Courtney Stodden still loves Doug Hutchison "so much".

Courtney Stodden

Courtney Stodden

The 24-year-old reality star filed for divorce in March 2018 - 14 months after splitting from the 58-year-old actor - but she's still "regularly in touch" with the 'Green Mile' star and thinks he'll always be a part of her.

Courtney - who was just 16 when she wed Doug - said: "I know that I love him so much, and I think he's also ingrained in me because I was 16. He has his thumbprint all over my spirit, and that part is hard for me to grow out of. He's in my identity.

"If he wasn't the person he is, I would say absolutely he took advantage of me. But the situation was so unique, right or wrong."

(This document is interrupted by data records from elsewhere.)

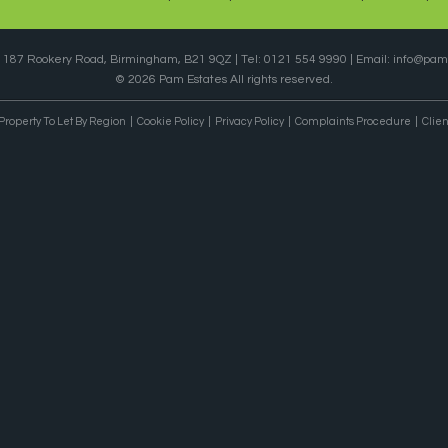
, 187 Rookery Road, Birmingham, B21 9QZ | Tel: 0121 554 9990 | Email:
info@pame
© 2026 Pam Estates All rights reserved.
Property To Let By Region
Cookie Policy
Privacy Policy
Complaints Procedure
Clien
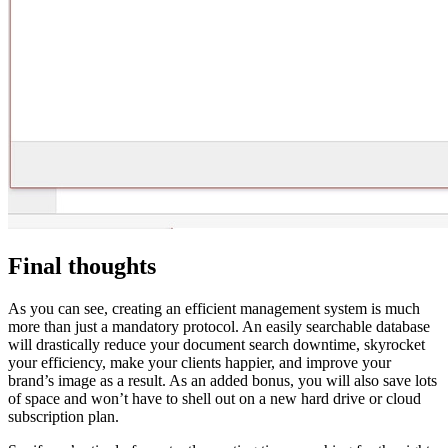
Final thoughts
As you can see, creating an efficient management system is much
more than just a mandatory protocol. An easily searchable database
will drastically reduce your document search downtime, skyrocket
your efficiency, make your clients happier, and improve your
brand’s image as a result. As an added bonus, you will also save lots
of space and won’t have to shell out on a new hard drive or cloud
subscription plan.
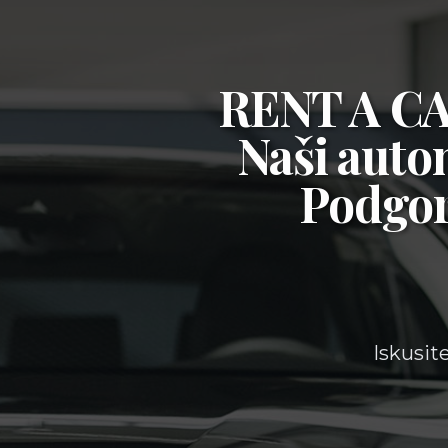
RENT A 
Naši auto
Podgor
Iskusit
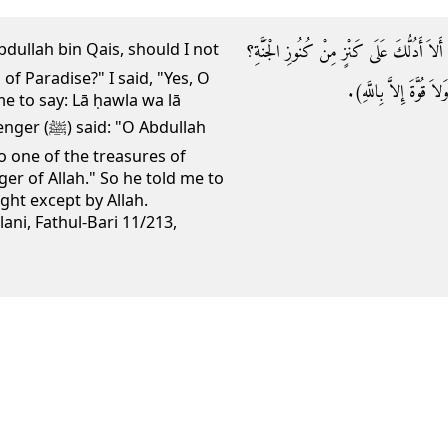
وَقَالَ صلى الله عليه وسلم: يَا عَبْدَ اللَّهِ بْن
of Paradise?" I said, "Yes, O
فَقُلْتُ: بَلَى يَا رَسُول
e to say: Lā ḥawla wa lā
: "O Abdullah
to one of the treasures of
ger of Allah." So he told me to
ght except by Allah.
lani, Fathul-Bari 11/213,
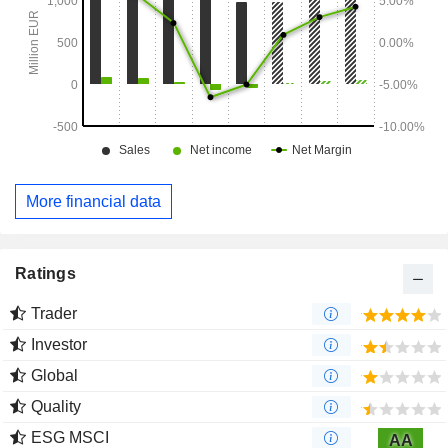
More financial data
Ratings
Trader
Investor
Global
Quality
ESG MSCI
AA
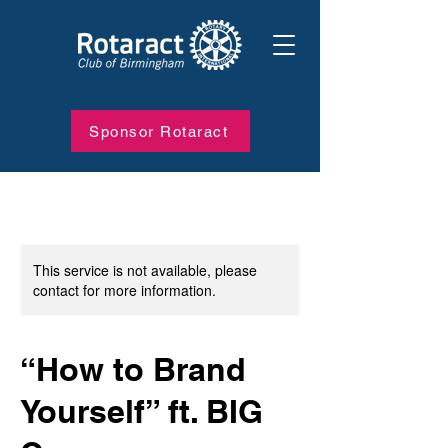
Sponsor Rotaract
This service is not available, please
contact for more information.
“How to Brand
Yourself” ft. BIG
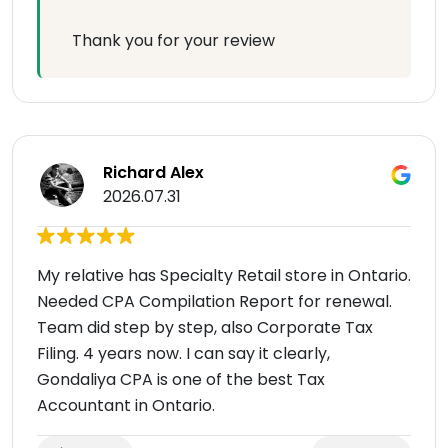
Thank you for your review
Richard Alex
2026.07.31
My relative has Specialty Retail store in Ontario.
Needed CPA Compilation Report for renewal.
Team did step by step, also Corporate Tax
Filing. 4 years now. I can say it clearly,
Gondaliya CPA is one of the best Tax
Accountant in Ontario.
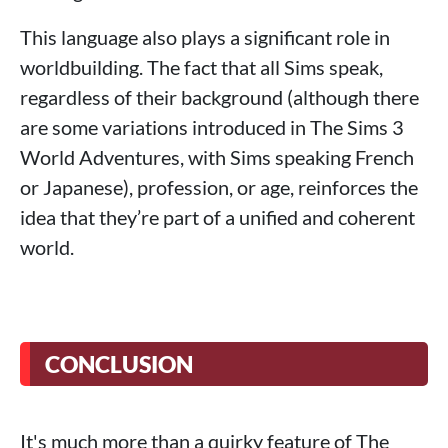
This language also plays a significant role in
worldbuilding. The fact that all Sims speak,
regardless of their background (although there
are some variations introduced in The Sims 3
World Adventures, with Sims speaking French
or Japanese), profession, or age, reinforces the
idea that they’re part of a unified and coherent
world.
CONCLUSION
It's much more than a quirky feature of The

And while Courtney is now in a relationship with Chris Sheng, 39, she admitted she is still unsure whether she is "meant to be" with Doug and she regularly fights with her partner over her estranged husband.

She said: "I jumped from Doug to him... We fight over Doug.

"Poor Chris. He thought he was going to get in a relationship with this hot young celebrity who's all sexual and fun.

"He gets in there and I don't have sex, I'm a mess, and I'm crazy."

The blonde beauty is no longer in touch with her dad and she admitted one of the reasons why she is attracted to older men is her need for a "father figure".

She told Buzzfeed: "I think [my dad] wants me to be a totally different person. I had a really bad night one night, it got really dark because I deal with depression, and it got really bad and I was frantically texting him. He didn't write me back. But other guys do, right? Other daddies do.

"I felt like I needed a father figure in my life. It stems a lot from that relationship. It's obvious, though. You can google me and figure it out."

But Courtney is determined now not to live her life seeking approval from men.

She said: "I'm so ready to not live for men anymore. That's primarily what's held me captive, is finding that approval from my father and men.

"Now that I'm an adult, I realise I'm not just a body. I'm a human being. I'm a good woman...I'm trying to turn a new leaf. I'm coming to the surface. Me. No one else."